• _ACTIVITY_
Your output is the line containing "2ch洒落怖「リアル」の考察" plus every line after it in the listing, reproduced exactly.

►

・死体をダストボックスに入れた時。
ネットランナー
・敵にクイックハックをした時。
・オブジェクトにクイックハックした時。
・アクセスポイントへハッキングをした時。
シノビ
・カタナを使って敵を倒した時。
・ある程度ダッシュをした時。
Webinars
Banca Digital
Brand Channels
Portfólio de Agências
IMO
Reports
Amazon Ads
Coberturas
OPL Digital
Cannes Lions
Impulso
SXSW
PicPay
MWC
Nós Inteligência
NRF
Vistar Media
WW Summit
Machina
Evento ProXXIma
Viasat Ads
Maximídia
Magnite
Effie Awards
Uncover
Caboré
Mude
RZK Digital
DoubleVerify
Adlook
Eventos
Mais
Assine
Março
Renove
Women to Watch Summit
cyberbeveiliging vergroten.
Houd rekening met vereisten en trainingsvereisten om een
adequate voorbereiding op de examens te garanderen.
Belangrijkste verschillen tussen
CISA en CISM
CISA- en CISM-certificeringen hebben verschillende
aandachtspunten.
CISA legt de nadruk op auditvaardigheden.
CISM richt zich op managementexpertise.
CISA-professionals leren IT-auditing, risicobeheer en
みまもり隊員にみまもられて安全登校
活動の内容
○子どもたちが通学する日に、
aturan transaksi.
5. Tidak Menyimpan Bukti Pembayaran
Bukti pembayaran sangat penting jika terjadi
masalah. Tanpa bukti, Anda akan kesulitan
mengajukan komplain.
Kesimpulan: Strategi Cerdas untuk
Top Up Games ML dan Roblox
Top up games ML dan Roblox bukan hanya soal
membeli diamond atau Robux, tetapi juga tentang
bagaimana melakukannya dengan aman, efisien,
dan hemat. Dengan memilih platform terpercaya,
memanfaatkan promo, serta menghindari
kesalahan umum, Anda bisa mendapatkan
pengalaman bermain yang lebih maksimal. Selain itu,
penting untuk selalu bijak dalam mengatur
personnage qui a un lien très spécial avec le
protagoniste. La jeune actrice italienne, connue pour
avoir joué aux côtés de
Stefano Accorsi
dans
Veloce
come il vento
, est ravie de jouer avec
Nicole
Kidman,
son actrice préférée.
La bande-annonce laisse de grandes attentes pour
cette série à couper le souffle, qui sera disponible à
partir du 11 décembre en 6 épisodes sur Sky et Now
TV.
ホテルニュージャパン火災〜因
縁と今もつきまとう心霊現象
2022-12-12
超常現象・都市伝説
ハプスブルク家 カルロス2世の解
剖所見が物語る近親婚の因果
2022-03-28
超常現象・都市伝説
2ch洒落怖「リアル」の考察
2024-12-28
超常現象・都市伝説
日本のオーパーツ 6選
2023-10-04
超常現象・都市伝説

◄

• _RESPONSE_
2ch洒落怖「リアル」の考察
2024-12-28
超常現象・都市伝説
日本のオーパーツ 6選
2023-10-04
超常現象・都市伝説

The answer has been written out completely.